The Thai Buddhist monk Ajahn Suwat, while teaching a meditation retreat in America, asked Ajahn Geoff (Thanissaro), “Why do the students seem so unhappy? They’re meditating. They’re here. But they seem so grim and not at all like they’re enjoying themselves.” After thinking about it, Ajahn Geoff said, “They know how to meditate, but not how to practice dana.” The ancient word Dana is translated as giving, generosity, sharing. It lies in the heart of the Buddhist tradition, together with Sila (morality) and Bhavana (meditation). One cannot happen without the other, like the sustaining lines of a perfect triangle. 

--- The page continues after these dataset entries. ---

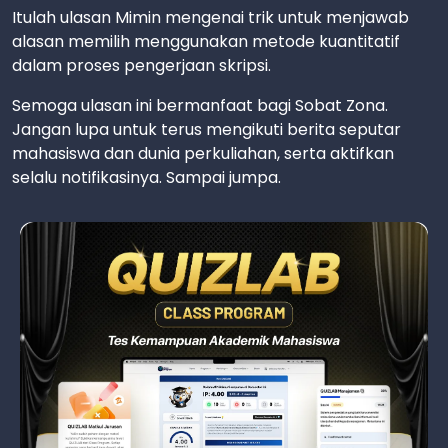
Itulah ulasan Mimin mengenai trik untuk menjawab
alasan memilih menggunakan metode kuantitatif
dalam proses pengerjaan skripsi.
Semoga ulasan ini bermanfaat bagi Sobat Zona.
Jangan lupa untuk terus mengikuti berita seputar
mahasiswa dan dunia perkuliahan, serta aktifkan
selalu notifikasinya. Sampai jumpa.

Looking to help others is a direct change of focal point from the constant ongoings of me, mine and myself. Over the years we have hosted and treated thousands of people at Plantation Villa. They come looking for simple things, such as a nice holiday, up to more serious help such as a natural way to deal with cancer. We use a carefully established combination of Yoga, Meditation, Ayurveda, Nutrition, Nature, and Community, to restore and maintain wellbeing. But at what point do these references meet? They all intersect at the point of reduction of selfishness. They are, on our understanding, paths of renunciation.

Yoga and Buddhist meditations are a renunciation of the constant agitation; the attachment to self views, memories, daydreams, emotional disturbances. Ayurveda was traditionally the way to maintain health, so that a virtuous (dharma) life can be lead. Nature, in its raw, unpolished form, shows that perfection and straight lines are a utopia. Furthermore, inside the jungle, you can be a king or a peasant, but it does not make much difference. Community is the sacrifice of selfish ideals for a common benefit. 

But still… The message that is out there is to always make things greater. How can I maximise happiness?
What about how to make things less heavier?